Conheça o Peugeot 3008DKR Maxi, o vencedor do Rali Dakar 2018

 In 3008, Peugeot

A Peugeot foi a grande vencedora do Rali Dakar 2018 com o 3008DKR Maxi.

No caminho de terra, a quase 200km/h, a suspensão de enorme curso vai desenhando o contorno das crateras, enquanto a carroceria, lá no alto, mal se move. Daí vêm trechos com dunas em que o carro salta como gafanhoto sobre areia quente. Mais adiante, um poço de lama — mas o projeto mecânico é tão bom que supera o atoleiro sem apelar para tração 4×4.

No último sábado, o espanhol Carlos Sainz, de 55 anos, sagrou-se campeão na categoria carros da edição 2018 do Dakar, o mais destruidor dos ralis. Dos 92 carros que partiram de Lima, no Peru, em 6 de janeiro, apenas 43 (47%) conseguiram receber a bandeirada final em Córdoba, Argentina, depois de 14 etapas e 8.793km (sendo 4.329km cronometrados de “pé embaixo”).

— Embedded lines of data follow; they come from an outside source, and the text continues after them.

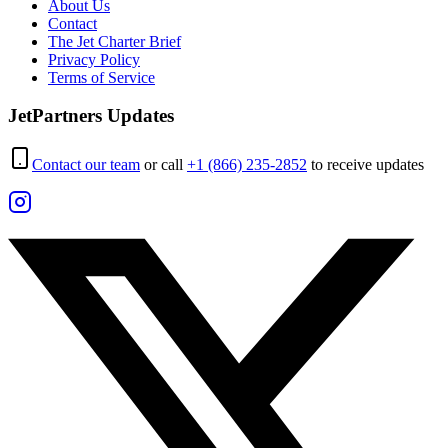
About Us
Contact
The Jet Charter Brief
Privacy Policy
Terms of Service
JetPartners Updates
Contact our team
or call
+1 (866) 235-2852
to receive updates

Mas o que nos interessa aqui são os aspectos técnicos do carro vencedor, o Peugeot 3008DKR Maxi. Desenvolvido para a competição, nada tem em comum com seu homônimo, o Peugeot 3008 fabricado em série na França (e vendido no Brasil por R$ 143 mil). Ou melhor: os contornos da grade, dos faróis e das lanternas traseiras são parecidos…

Em vez de monobloco de aço, o carro feito para o Dakar tem uma gaiola tubular coberta por painéis de fibra de carbono — os modelos construídos para a edição deste ano são 20cm mais largos que os usados em 2017, aumentando a estabilidade (a carroceria já não se inclina tanto nas curvas). A essa estrutura vão acopladas as supensões de braços sobrepostos, com molas helicoidais e dois amortecedores por roda.

Montado em posição central, logo atrás da cabine, vai o motor V6 a diesel, de 2.993cm³. Trata-se de uma versão bem mexida do propulsor “Lion” DT17, desenvolvido conjuntamente por Ford e PSA, entre 1999 e 2004, para equipar carros de rua como Citroën C5, Peugeot 407, Land Rover Discovery 4 e Jaguar XF.

Com dois turbocompressores, a versão usada no 3008DKR deste ano foi “fuçada” para alcançar 345cv de potência e 81,5kgfm de torque — para comparar, esse V6 rendia 254cv e 60kgfm no Discovery 4.

Para dar conta do consumo gargantuesco e das longas etapas do rali, o tanque tem capacidade para 400 litros.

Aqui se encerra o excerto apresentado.